- _Records for processing_:

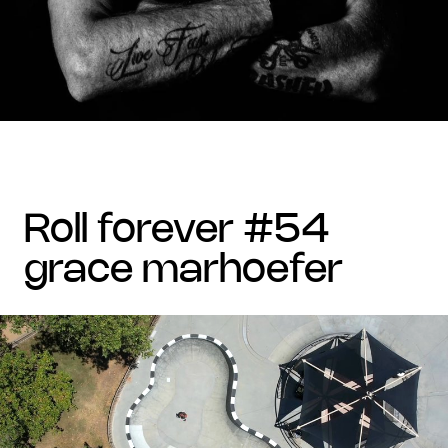
roll forever #54
grace marhoefer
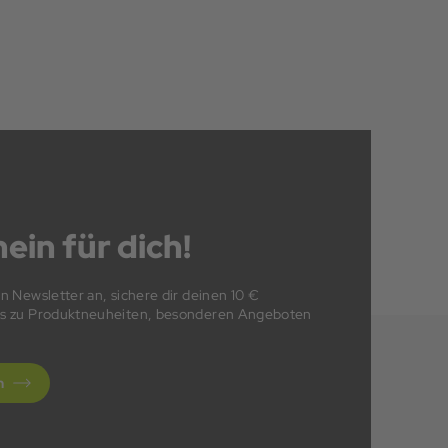
ein für dich!
en Newsletter an, sichere dir deinen 10 €
fos zu Produktneuheiten, besonderen Angeboten
n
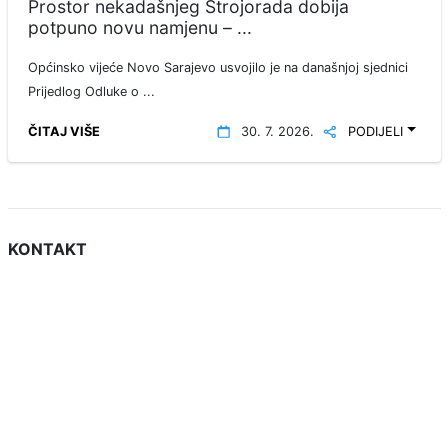
Prostor nekadašnjeg Strojorada dobija
potpuno novu namjenu – ...
Općinsko vijeće Novo Sarajevo usvojilo je na današnjoj sjednici
Prijedlog Odluke o ...
ČITAJ VIŠE
30. 7. 2026.
PODIJELI
KONTAKT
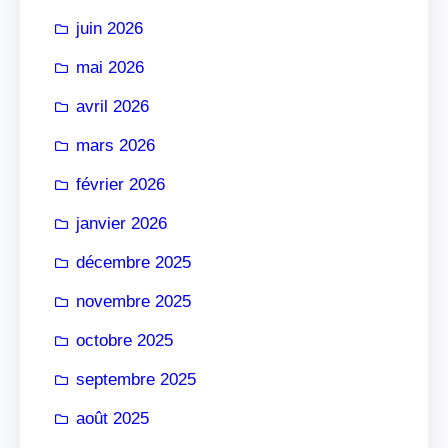
r
juin 2026
mai 2026
avril 2026
mars 2026
février 2026
janvier 2026
décembre 2025
novembre 2025
octobre 2025
septembre 2025
août 2025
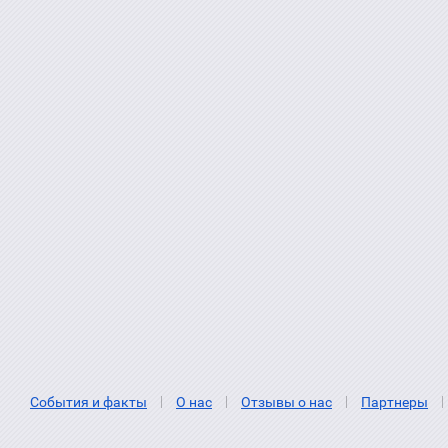
События и факты
О нас
Отзывы о нас
Партнеры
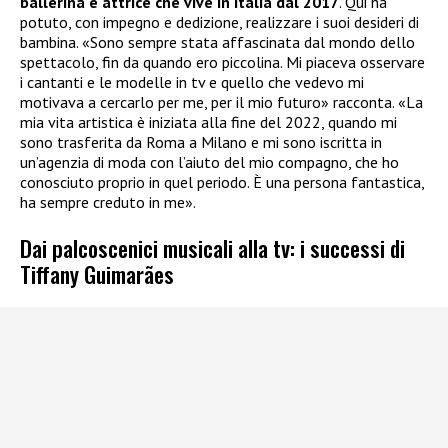
ballerina e attrice che vive in Italia dal 2017
. Qui ha
potuto, con impegno e dedizione, realizzare i suoi desideri di
bambina. «Sono sempre stata affascinata dal mondo dello
spettacolo, fin da quando ero piccolina. Mi piaceva osservare
i cantanti e le modelle in tv e quello che vedevo mi
motivava a cercarlo per me, per il mio futuro» racconta. «La
mia vita artistica è iniziata alla fine del 2022, quando mi
sono trasferita da Roma a Milano e mi sono iscritta in
un’agenzia di moda con l’aiuto del mio compagno, che ho
conosciuto proprio in quel periodo. È una persona fantastica,
ha sempre creduto in me».
Dai palcoscenici musicali alla tv: i successi di
Tiffany Guimarães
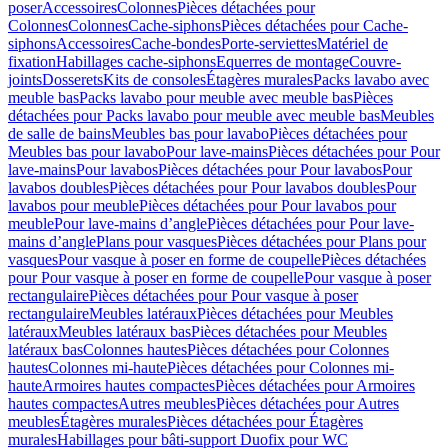
poser
Accessoires
Colonnes
Pièces détachées pour
Colonnes
Colonnes
Cache-siphons
Pièces détachées pour Cache-
siphons
Accessoires
Cache-bondes
Porte-serviettes
Matériel de
fixation
Habillages cache-siphons
Equerres de montage
Couvre-
joints
Dosserets
Kits de consoles
Étagères murales
Packs lavabo avec
meuble bas
Packs lavabo pour meuble avec meuble bas
Pièces
détachées pour Packs lavabo pour meuble avec meuble bas
Meubles
de salle de bains
Meubles bas pour lavabo
Pièces détachées pour
Meubles bas pour lavabo
Pour lave-mains
Pièces détachées pour Pour
lave-mains
Pour lavabos
Pièces détachées pour Pour lavabos
Pour
lavabos doubles
Pièces détachées pour Pour lavabos doubles
Pour
lavabos pour meuble
Pièces détachées pour Pour lavabos pour
meuble
Pour lave-mains d’angle
Pièces détachées pour Pour lave-
mains d’angle
Plans pour vasques
Pièces détachées pour Plans pour
vasques
Pour vasque à poser en forme de coupelle
Pièces détachées
pour Pour vasque à poser en forme de coupelle
Pour vasque à poser
rectangulaire
Pièces détachées pour Pour vasque à poser
rectangulaire
Meubles latéraux
Pièces détachées pour Meubles
latéraux
Meubles latéraux bas
Pièces détachées pour Meubles
latéraux bas
Colonnes hautes
Pièces détachées pour Colonnes
hautes
Colonnes mi-haute
Pièces détachées pour Colonnes mi-
haute
Armoires hautes compactes
Pièces détachées pour Armoires
hautes compactes
Autres meubles
Pièces détachées pour Autres
meubles
Étagères murales
Pièces détachées pour Étagères
murales
Habillages pour bâti-support Duofix pour WC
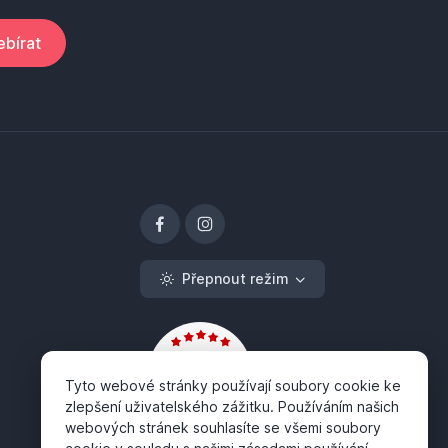
bírat
Přepnout režim
Tyto webové stránky používají soubory cookie ke
zlepšení uživatelského zážitku. Používáním našich
webových stránek souhlasíte se všemi soubory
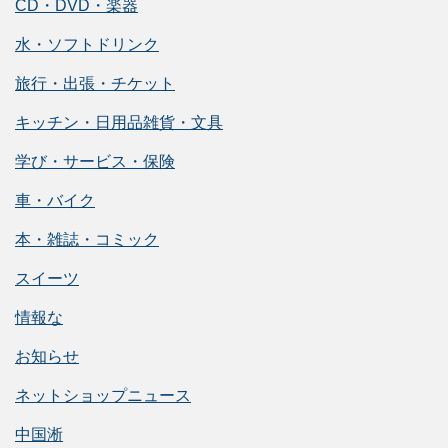
CD・DVD・楽器
水・ソフトドリンク
旅行・出張・チケット
キッチン・日用品雑貨・文具
学び・サービス・保険
車・バイク
本・雑誌・コミック
スイーツ
情報な
お知らせ
ネットショップニュース
中国淅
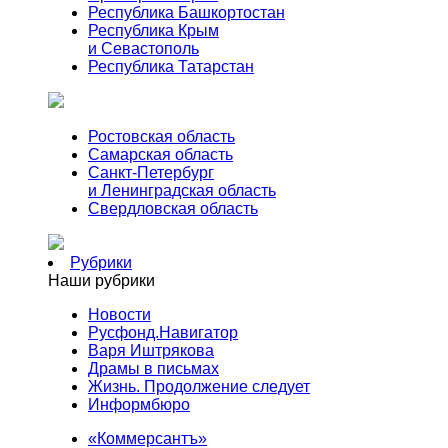
Республика Башкортостан
Республика Крым
и Севастополь
Республика Татарстан
Ростовская область
Самарская область
Санкт-Петербург
и Ленинградская область
Свердловская область
Рубрики
Наши рубрики
Новости
Русфонд.Навигатор
Варя Иштрякова
Драмы в письмах
Жизнь. Продолжение следует
Информбюро
«Коммерсантъ»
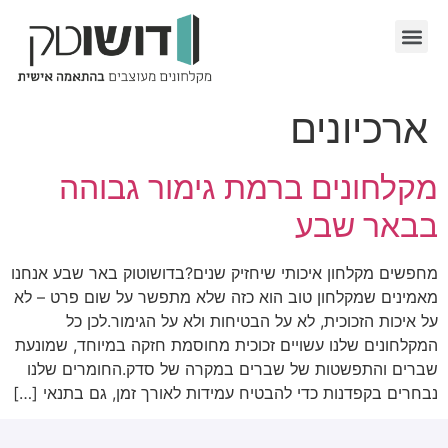
ארכיונים
מקלחונים ברמת גימור גבוהה
בבאר שבע
מחפשים מקלחון איכותי שיחזיק שנים?בדושוטוק באר שבע אנחנו
מאמינים שמקלחון טוב הוא כזה שלא מתפשר על שום פרט – לא
על איכות הזכוכית, לא על הבטיחות ולא על הגימור.לכן כל
המקלחונים שלנו עשויים זכוכית מחוסמת חזקה במיוחד, שמונעת
שברים והתפשטות של שברים במקרה של סדק.החומרים שלנו
נבחרים בקפדנות כדי להבטיח עמידות לאורך זמן, גם בתנאי […]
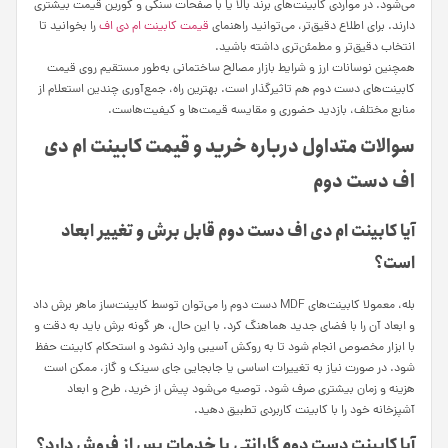
می‌شود. در مواردی کابینت‌های برند بالا یا با صفحات سنگی و کورین قیمت بیشتری
دارند. برای اطلاع دقیق‌تر، می‌توانید راهنمای
قیمت کابینت ام دی اف
را بخوانید تا
انتخاب دقیق‌تر و مطمئن‌تری داشته باشید.
همچنین نوسانات ارز و شرایط بازار مصالح ساختمانی به‌طور مستقیم روی قیمت
کابینت‌های دست دوم هم تاثیرگذار است. بهترین راه، جمع‌آوری چندین استعلام از
منابع مختلف، بازدید حضوری و مقایسه قیمت‌ها و کیفیت‌هاست.
سوالات متداول درباره خرید و قیمت کابینت ام دی
اف دست دوم
آیا کابینت ام دی اف دست دوم قابل برش و تغییر ابعاد
است؟
بله، معمولا کابینت‌های MDF دست دوم را می‌توان توسط کابینت‌ساز ماهر برش داد
و ابعاد آن را با فضای جدید هماهنگ کرد. با این حال، هر گونه برش باید به دقت و
با ابزار مخصوص انجام شود تا به روکش آسیبی وارد نشود و استحکام کابینت حفظ
شود. در صورت نیاز به تغییرات اساسی یا جابجایی جای سینک و گاز، ممکن است
هزینه و زمان بیشتری صرف شود. توصیه می‌شود پیش از خرید، طرح و ابعاد
آشپزخانه خود را با کابینت کاربردی تطبیق دهید.
آیا کابینت دست دوم گارانتی یا خدمات پس از فروش دارد؟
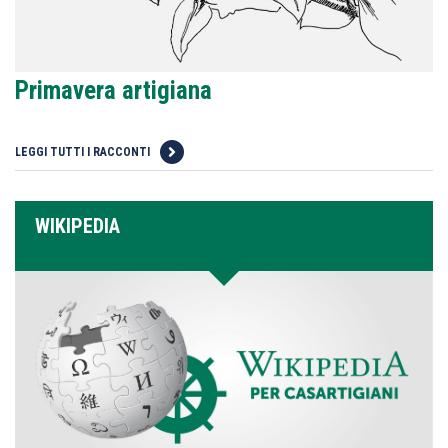
Primavera artigiana
LEGGI TUTTI I RACCONTI
WIKIPEDIA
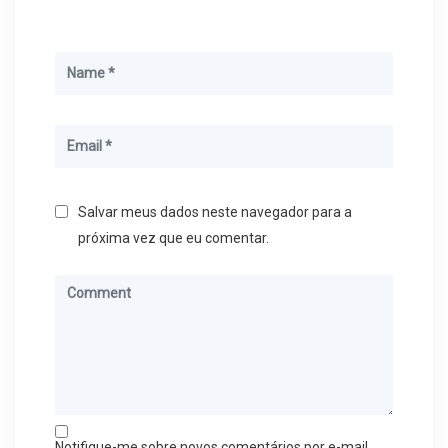
Salvar meus dados neste navegador para a
próxima vez que eu comentar.
Notifique-me sobre novos comentários por e-mail.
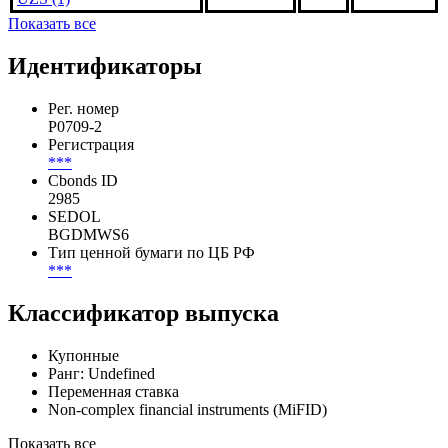
Показать все
Идентификаторы
Рег. номер
P0709-2
Регистрация
***
Cbonds ID
2985
SEDOL
BGDMWS6
Тип ценной бумаги по ЦБ РФ
***
Классификатор выпуска
Купонные
Ранг: Undefined
Переменная ставка
Non-complex financial instruments (MiFID)
Показать все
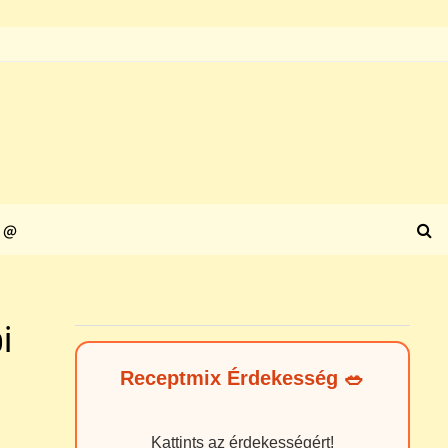
@
i
Receptmix Érdekesség 🥗
Kattints az érdekességért!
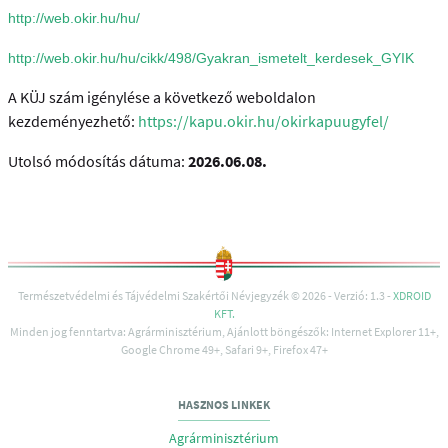
http://web.okir.hu/hu/
http://web.okir.hu/hu/cikk/498/Gyakran_ismetelt_kerdesek_GYIK
A KÜJ szám igénylése a következő weboldalon
kezdeményezhető:
https://kapu.okir.hu/okirkapuugyfel/
Utolsó módosítás dátuma:
2026.06.08.
Természetvédelmi és Tájvédelmi Szakértői Névjegyzék © 2026 - Verzió: 1.3 -
XDROID
KFT.
Minden jog fenntartva: Agrárminisztérium, Ajánlott böngészők: Internet Explorer 11+,
Google Chrome 49+, Safari 9+, Firefox 47+
HASZNOS LINKEK
Agrárminisztérium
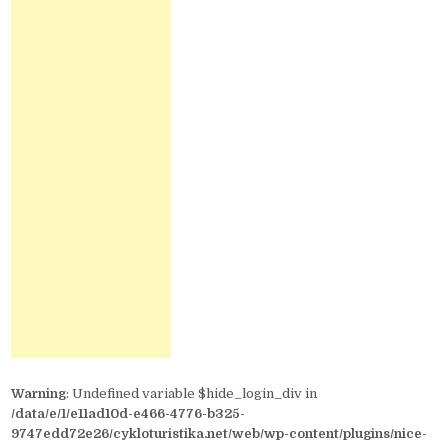
Warning
: Undefined variable $hide_login_div in
/data/e/1/e11ad10d-e466-4776-b325-
9747edd72e26/cykloturistika.net/web/wp-content/plugins/nice-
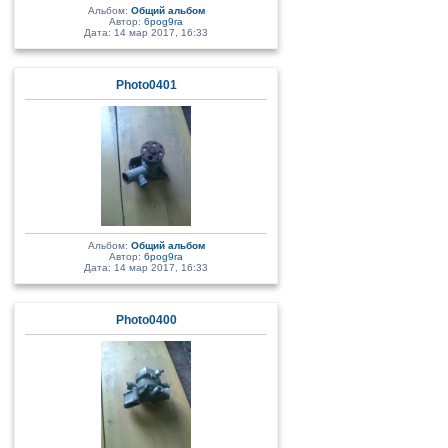
Альбом:
Общий альбом
Автор:
6pog9ra
Дата: 14 мар 2017, 16:33
Photo0401
Альбом:
Общий альбом
Автор:
6pog9ra
Дата: 14 мар 2017, 16:33
Photo0400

- _Task instructions_: Gather all lines of the records that include the word "poser".

- _Completed exercise_:
poser
Pour vasque à poser en forme de coupelle
pour Pour vasque à poser en forme de coupelle
Pour vasque à poser
Pièces détachées pour Pour vasque à poser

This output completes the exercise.